* Action item: What you need to produce from the material below is an exact transcription of the lines from the one with "Un día como hoy, 21 de julio" through the one with "vezanih za svetovni deo Srednjega veka.", both included, and no other line.
[Opening Record extracts section]
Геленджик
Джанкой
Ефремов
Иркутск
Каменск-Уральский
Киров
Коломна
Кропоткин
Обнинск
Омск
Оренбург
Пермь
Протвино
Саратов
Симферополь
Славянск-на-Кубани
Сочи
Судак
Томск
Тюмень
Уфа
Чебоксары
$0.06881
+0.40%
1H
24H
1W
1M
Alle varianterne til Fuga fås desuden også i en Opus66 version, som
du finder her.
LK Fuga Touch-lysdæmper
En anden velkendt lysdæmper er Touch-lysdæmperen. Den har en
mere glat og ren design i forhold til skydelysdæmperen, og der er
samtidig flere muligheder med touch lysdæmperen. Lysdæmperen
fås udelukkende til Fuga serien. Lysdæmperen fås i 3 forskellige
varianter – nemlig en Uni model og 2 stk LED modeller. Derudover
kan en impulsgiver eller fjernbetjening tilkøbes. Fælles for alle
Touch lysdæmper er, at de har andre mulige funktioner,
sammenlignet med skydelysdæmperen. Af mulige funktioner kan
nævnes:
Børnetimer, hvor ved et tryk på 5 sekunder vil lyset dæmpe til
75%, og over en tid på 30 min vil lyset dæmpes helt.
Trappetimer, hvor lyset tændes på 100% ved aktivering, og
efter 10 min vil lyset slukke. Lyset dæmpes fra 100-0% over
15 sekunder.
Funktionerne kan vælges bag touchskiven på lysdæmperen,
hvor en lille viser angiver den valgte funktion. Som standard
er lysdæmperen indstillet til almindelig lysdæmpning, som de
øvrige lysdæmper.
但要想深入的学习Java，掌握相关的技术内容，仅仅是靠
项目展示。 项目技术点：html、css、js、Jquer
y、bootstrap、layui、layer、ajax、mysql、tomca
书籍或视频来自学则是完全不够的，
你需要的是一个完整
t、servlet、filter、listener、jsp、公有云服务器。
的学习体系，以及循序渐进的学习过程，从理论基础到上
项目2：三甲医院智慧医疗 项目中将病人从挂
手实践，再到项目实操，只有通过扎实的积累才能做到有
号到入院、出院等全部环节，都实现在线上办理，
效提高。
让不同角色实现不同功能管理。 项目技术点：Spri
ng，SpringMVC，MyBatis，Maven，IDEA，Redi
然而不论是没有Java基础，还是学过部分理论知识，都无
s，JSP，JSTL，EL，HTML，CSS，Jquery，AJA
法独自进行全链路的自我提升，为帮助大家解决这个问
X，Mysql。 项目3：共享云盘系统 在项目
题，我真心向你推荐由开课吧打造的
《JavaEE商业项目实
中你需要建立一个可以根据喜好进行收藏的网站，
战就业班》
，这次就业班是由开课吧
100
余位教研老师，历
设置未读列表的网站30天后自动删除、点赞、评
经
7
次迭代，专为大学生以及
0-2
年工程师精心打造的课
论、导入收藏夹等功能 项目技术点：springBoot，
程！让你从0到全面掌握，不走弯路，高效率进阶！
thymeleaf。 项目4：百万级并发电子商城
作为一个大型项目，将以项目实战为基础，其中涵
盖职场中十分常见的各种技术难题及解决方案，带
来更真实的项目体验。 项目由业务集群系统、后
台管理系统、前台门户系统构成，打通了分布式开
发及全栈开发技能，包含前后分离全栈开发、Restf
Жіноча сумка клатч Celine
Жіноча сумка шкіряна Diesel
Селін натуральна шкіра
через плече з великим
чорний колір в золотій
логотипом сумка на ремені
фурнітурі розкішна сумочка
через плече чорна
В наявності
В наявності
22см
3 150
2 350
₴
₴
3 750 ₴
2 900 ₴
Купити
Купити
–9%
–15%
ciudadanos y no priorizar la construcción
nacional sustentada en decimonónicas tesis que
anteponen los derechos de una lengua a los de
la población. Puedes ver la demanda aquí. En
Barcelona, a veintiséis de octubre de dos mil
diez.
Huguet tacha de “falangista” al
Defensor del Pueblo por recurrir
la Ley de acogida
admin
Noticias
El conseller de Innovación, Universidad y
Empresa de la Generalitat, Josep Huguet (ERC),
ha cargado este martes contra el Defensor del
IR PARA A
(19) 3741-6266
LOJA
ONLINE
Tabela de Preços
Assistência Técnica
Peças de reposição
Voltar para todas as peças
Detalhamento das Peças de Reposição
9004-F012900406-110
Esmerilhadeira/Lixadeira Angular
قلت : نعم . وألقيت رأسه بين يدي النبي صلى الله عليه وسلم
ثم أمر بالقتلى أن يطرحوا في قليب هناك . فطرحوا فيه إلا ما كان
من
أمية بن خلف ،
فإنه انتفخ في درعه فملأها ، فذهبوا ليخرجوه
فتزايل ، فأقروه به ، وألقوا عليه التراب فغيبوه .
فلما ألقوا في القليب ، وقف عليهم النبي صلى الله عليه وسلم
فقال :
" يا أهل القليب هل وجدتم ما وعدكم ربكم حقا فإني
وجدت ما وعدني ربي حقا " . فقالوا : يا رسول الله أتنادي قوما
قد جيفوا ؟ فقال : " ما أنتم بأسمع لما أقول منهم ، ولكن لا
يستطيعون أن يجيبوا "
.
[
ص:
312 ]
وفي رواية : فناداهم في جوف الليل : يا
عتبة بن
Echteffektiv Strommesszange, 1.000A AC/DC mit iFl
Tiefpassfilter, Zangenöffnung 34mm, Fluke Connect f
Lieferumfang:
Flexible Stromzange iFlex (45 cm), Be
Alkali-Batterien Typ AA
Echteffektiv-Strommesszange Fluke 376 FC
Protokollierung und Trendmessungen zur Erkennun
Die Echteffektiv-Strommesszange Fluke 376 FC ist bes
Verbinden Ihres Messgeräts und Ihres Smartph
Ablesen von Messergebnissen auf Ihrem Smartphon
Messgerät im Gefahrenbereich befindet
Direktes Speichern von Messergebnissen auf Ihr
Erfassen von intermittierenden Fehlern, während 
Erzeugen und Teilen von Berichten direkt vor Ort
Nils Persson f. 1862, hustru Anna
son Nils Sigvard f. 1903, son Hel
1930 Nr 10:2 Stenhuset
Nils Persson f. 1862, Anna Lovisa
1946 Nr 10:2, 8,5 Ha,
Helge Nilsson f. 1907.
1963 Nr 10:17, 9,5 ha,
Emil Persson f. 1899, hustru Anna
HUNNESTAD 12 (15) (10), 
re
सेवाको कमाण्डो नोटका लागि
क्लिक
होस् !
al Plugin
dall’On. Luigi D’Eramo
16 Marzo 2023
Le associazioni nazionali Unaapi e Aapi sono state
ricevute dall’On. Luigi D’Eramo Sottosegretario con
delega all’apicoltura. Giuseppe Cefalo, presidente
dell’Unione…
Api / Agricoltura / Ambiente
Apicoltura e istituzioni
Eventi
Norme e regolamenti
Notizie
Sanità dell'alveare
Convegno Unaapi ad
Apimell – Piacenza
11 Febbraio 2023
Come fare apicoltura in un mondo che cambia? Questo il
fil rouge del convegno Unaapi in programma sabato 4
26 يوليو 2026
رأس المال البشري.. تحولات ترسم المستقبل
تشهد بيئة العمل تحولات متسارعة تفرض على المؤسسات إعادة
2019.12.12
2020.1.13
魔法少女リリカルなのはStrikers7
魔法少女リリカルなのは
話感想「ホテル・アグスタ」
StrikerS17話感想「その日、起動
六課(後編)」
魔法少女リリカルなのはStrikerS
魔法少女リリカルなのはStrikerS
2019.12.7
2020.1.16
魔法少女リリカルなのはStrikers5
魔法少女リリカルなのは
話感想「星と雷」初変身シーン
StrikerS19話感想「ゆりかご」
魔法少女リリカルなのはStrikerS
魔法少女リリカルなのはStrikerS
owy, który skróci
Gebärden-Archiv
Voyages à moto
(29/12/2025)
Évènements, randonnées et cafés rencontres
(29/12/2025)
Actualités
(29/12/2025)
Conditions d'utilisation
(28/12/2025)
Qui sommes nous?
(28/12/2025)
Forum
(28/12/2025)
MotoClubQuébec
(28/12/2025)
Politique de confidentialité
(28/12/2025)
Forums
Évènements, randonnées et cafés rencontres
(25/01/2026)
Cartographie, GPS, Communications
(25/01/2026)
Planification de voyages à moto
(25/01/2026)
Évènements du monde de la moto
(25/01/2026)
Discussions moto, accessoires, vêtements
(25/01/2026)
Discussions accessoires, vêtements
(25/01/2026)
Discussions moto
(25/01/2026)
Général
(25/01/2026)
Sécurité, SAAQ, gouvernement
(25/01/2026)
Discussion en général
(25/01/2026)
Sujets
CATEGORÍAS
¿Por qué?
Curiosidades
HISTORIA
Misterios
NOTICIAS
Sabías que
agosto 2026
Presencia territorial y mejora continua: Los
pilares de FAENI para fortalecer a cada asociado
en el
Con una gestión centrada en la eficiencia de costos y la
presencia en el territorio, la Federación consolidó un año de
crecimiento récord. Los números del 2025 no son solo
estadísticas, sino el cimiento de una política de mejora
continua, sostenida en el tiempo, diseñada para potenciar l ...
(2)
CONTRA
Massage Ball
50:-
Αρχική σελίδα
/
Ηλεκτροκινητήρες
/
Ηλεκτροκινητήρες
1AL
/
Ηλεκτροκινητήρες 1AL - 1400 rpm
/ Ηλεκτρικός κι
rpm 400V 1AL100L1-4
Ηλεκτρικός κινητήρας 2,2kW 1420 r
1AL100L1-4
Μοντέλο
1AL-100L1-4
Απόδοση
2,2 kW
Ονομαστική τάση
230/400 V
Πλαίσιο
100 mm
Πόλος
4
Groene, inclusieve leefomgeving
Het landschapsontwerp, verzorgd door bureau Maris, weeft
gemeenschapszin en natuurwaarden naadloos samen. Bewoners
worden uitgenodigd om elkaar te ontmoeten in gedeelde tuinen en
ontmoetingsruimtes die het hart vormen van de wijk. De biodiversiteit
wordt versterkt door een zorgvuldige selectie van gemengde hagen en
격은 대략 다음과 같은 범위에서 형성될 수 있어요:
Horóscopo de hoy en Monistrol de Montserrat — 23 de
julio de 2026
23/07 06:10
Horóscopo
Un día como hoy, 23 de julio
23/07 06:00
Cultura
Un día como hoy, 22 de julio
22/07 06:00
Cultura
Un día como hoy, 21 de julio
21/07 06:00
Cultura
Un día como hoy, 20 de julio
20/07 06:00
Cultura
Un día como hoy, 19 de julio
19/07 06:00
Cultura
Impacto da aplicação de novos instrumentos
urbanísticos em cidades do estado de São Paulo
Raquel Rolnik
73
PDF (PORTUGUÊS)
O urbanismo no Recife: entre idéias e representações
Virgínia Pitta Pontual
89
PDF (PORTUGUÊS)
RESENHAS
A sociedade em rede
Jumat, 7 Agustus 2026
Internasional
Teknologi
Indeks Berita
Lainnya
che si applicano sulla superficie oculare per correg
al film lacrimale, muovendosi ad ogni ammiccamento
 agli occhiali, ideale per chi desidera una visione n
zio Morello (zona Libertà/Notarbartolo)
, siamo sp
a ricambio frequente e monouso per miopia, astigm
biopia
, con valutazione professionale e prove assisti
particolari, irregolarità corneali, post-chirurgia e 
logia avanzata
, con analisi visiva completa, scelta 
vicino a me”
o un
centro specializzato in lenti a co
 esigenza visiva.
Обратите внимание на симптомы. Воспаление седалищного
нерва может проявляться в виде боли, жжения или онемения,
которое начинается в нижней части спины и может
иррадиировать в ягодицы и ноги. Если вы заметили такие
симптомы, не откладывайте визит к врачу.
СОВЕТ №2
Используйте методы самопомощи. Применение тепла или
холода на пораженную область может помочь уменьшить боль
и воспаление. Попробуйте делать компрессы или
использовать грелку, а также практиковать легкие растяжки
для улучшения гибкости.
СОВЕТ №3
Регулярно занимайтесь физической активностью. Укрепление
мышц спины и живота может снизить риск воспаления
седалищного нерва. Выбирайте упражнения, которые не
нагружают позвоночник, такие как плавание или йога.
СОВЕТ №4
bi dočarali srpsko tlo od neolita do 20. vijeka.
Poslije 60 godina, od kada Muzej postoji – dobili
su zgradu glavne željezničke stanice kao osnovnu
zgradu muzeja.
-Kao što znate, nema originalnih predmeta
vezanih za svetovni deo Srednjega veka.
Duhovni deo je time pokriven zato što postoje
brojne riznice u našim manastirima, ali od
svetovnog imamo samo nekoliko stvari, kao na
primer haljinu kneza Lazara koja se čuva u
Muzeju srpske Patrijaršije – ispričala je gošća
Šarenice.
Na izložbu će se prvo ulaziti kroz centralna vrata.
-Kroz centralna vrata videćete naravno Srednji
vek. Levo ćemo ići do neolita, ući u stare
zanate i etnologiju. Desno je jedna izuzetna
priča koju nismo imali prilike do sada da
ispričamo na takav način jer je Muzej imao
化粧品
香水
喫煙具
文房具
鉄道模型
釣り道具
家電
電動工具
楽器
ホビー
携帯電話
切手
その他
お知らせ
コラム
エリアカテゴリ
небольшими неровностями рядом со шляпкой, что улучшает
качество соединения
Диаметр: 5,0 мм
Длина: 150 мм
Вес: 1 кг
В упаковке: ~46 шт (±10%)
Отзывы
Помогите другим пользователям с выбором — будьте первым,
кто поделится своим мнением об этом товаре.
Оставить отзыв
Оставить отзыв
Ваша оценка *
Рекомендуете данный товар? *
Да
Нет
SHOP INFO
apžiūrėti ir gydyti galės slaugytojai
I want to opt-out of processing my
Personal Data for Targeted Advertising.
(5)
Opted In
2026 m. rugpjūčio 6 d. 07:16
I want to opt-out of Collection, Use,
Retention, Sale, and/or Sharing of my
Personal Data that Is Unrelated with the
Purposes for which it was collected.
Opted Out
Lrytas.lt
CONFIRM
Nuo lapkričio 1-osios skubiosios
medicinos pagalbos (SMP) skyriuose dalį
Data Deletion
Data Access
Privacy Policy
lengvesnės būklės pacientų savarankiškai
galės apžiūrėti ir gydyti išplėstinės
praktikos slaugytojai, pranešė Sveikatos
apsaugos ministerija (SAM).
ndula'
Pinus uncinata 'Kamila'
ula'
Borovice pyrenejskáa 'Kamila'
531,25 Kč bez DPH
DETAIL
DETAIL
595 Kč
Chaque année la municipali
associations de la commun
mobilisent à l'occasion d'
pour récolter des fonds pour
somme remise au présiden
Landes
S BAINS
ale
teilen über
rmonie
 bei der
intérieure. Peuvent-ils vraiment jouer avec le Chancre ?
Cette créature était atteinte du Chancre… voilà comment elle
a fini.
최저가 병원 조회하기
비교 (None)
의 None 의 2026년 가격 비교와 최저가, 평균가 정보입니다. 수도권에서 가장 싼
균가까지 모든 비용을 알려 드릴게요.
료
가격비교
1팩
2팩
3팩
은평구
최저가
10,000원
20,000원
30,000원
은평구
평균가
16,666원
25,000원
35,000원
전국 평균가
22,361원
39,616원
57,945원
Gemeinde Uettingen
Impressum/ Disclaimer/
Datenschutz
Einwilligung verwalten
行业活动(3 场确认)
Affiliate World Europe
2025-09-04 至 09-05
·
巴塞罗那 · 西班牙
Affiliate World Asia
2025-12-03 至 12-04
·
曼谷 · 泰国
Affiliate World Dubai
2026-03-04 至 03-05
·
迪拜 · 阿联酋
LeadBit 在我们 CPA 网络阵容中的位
[Closing Record extracts section]
* Result of this exercise:
Un día como hoy, 21 de julio
21/07 06:00
Cultura
Un día como hoy, 20 de julio
20/07 06:00
Cultura
Un día como hoy, 19 de julio
19/07 06:00
Cultura
Impacto da aplicação de novos instrumentos
urbanísticos em cidades do estado de São Paulo
Raquel Rolnik
73
PDF (PORTUGUÊS)
O urbanismo no Recife: entre idéias e representações
Virgínia Pitta Pontual
89
PDF (PORTUGUÊS)
RESENHAS
A sociedade em rede
Jumat, 7 Agustus 2026
Internasional
Teknologi
Indeks Berita
Lainnya
che si applicano sulla superficie oculare per correg
al film lacrimale, muovendosi ad ogni ammiccamento
 agli occhiali, ideale per chi desidera una visione n
zio Morello (zona Libertà/Notarbartolo)
, siamo sp
a ricambio frequente e monouso per miopia, astigm
biopia
, con valutazione professionale e prove assisti
particolari, irregolarità corneali, post-chirurgia e 
logia avanzata
, con analisi visiva completa, scelta 
vicino a me”
o un
centro specializzato in lenti a co
 esigenza visiva.
Обратите внимание на симптомы. Воспаление седалищного
нерва может проявляться в виде боли, жжения или онемения,
которое начинается в нижней части спины и может
иррадиировать в ягодицы и ноги. Если вы заметили такие
симптомы, не откладывайте визит к врачу.
СОВЕТ №2
Используйте методы самопомощи. Применение тепла или
холода на пораженную область может помочь уменьшить боль
и воспаление. Попробуйте делать компрессы или
использовать грелку, а также практиковать легкие растяжки
для улучшения гибкости.
СОВЕТ №3
Регулярно занимайтесь физической активностью. Укрепление
мышц спины и живота может снизить риск воспаления
седалищного нерва. Выбирайте упражнения, которые не
нагружают позвоночник, такие как плавание или йога.
СОВЕТ №4
bi dočarali srpsko tlo od neolita do 20. vijeka.
Poslije 60 godina, od kada Muzej postoji – dobili
su zgradu glavne željezničke stanice kao osnovnu
zgradu muzeja.
-Kao što znate, nema originalnih predmeta
vezanih za svetovni deo Srednjega veka.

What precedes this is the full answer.